= Werinher =

Werinher (died 6 July 1167) was abbot and librarian of the Abbey of Saint Gall from 1133 to 1167. He is first documented in March 1134.

== Works ==
Werinher was custos and became the abbot of the Abbey of Saint Gall after 1 May 1133. After tumultuous decades with elections of counter-abbots, the election was held remarkably peacefully, as the chronicles emphasise. Werinher directed his administration to the reform of monastic life.
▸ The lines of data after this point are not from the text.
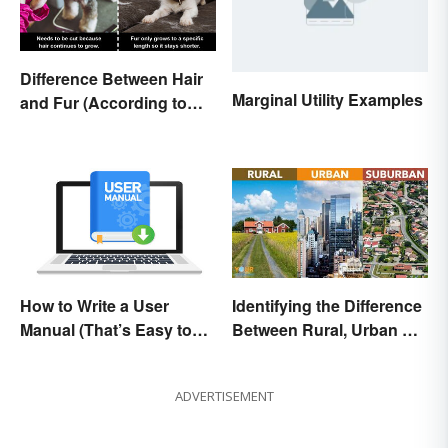
Difference Between Hair
Marginal Utility Examples
and Fur (According to
Science)
How to Write a User
Identifying the Difference
Manual (That’s Easy to
Between Rural, Urban &
Follow)
Suburban
ADVERTISEMENT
Some monks, who did not adhere to his standards of monastic discipline, were reported by him to the papal legate Cardinal Theodwin in 1134. This rigid policy of reinstating discipline evoked resistance on the part of the monks, but the inter-monastic differences could soon be reconciled. On 12 April 1139, Werinher received the confirmation of privileges and properties from Pope Innocent II. In 1145, he renewed the existing fraternity with the Abbey of Reichenau. As constructor, he built the churches Saint Leonhard and Saint Egidius which Pope Eugene III put under his protection on 13 February 1152. In 1162, Werinher was able to acquire Ittingen Charterhouse from Duke Welf von Ravensburg. As the duke's protecting reeve, Count Udalrich von Gamertingen, died without heirs, the Vogtei came into the possession of Saint Gall. However, it was later sold by Abbot Werinher to Count Rudolf von Pfullendorf for 300 silver marks.